| What to work on |
Could you retype the entries below exactly, omitting every picture?

| Collected data |
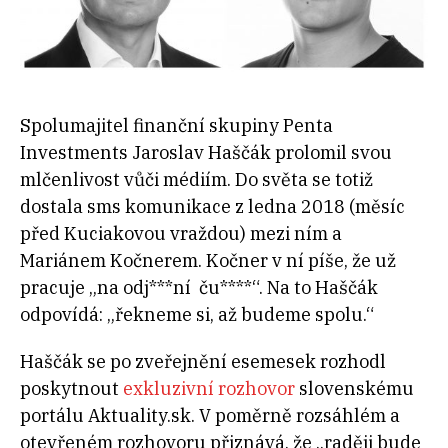
Spolumajitel finanční skupiny Penta
Investments Jaroslav Haščák prolomil svou
mlčenlivost vůči médiím. Do světa se totiž
dostala sms komunikace z ledna 2018 (měsíc
před Kuciakovou vraždou) mezi ním a
Mariánem Kočnerem. Kočner v ní píše, že už
pracuje „na odj***ní ču****“. Na to Haščák
odpovídá: „řekneme si, až budeme spolu.“
Haščák se po zveřejnění esemesek rozhodl
poskytnout
exkluzivní rozhovor
slovenskému
portálu Aktuality.sk. V poměrně rozsáhlém a
otevřeném rozhovoru přiznává, že „raději bude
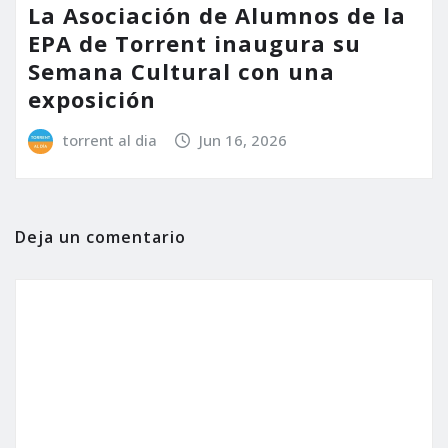
La Asociación de Alumnos de la
EPA de Torrent inaugura su
Semana Cultural con una
exposición
torrent al dia
Jun 16, 2026
Deja un comentario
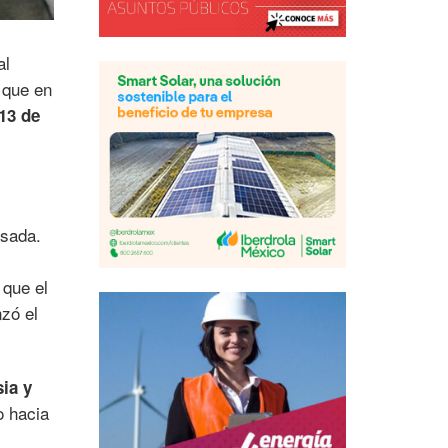
al
 que en
13 de
asada.
 que el
zó el
ia y
o hacia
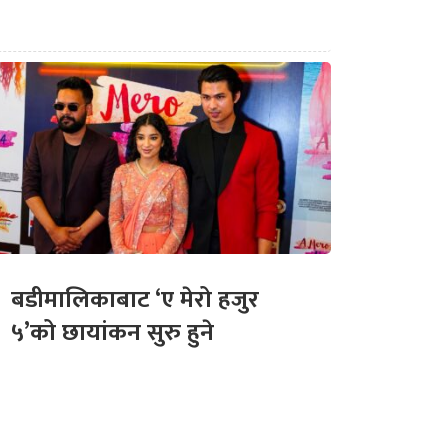
बडीमालिकाबाट ‘ए मेरो हजुर
५’को छायांकन सुरु हुने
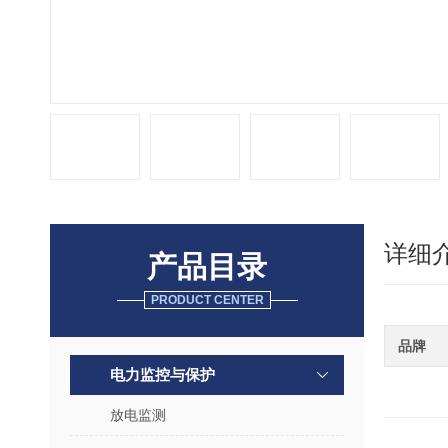
详细
产品目录
PRODUCT CENTER
品牌
电力监控与保护
放电监测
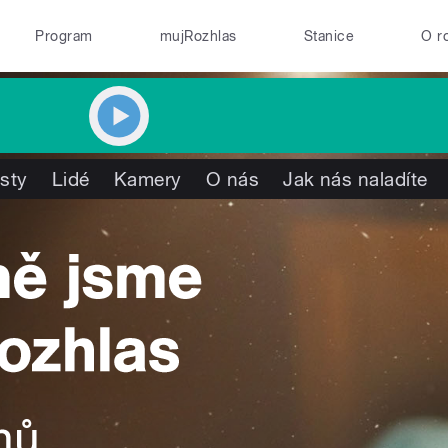
Program
mujRozhlas
Stanice
O r
isty
Lidé
Kamery
O nás
Jak nás naladíte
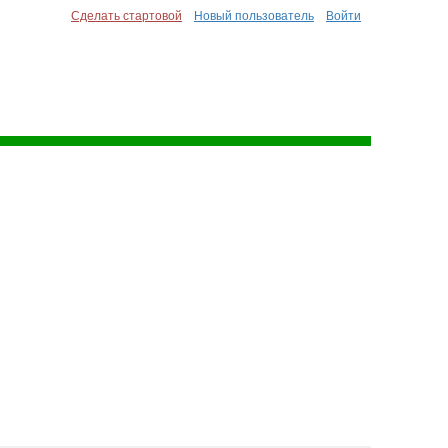
Сделать стартовой
Новый пользователь
Войти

| Your solution |
Spolumajitel finanční skupiny Penta
Investments Jaroslav Haščák prolomil svou
mlčenlivost vůči médiím. Do světa se totiž
dostala sms komunikace z ledna 2018 (měsíc
před Kuciakovou vraždou) mezi ním a
Mariánem Kočnerem. Kočner v ní píše, že už
pracuje „na odj***ní ču****“. Na to Haščák
odpovídá: „řekneme si, až budeme spolu.“
Haščák se po zveřejnění esemesek rozhodl
poskytnout
exkluzivní rozhovor
slovenskému
portálu Aktuality.sk. V poměrně rozsáhlém a
otevřeném rozhovoru přiznává, že „raději bude
La Asociación de Alumnos de la
EPA de Torrent inaugura su
Semana Cultural con una
exposición
torrent al dia
Jun 16, 2026
Deja un comentario
al
 que en
13 de
asada.
 que el
zó el
ia y
o hacia
बडीमालिकाबाट ‘ए मेरो हजुर
५’को छायांकन सुरु हुने
详细
产品目录
PRODUCT CENTER
品牌
电力监控与保护
放电监测
Program
mujRozhlas
Stanice
O r
isty
Lidé
Kamery
O nás
Jak nás naladíte
Сделать стартовой
Новый пользователь
Войти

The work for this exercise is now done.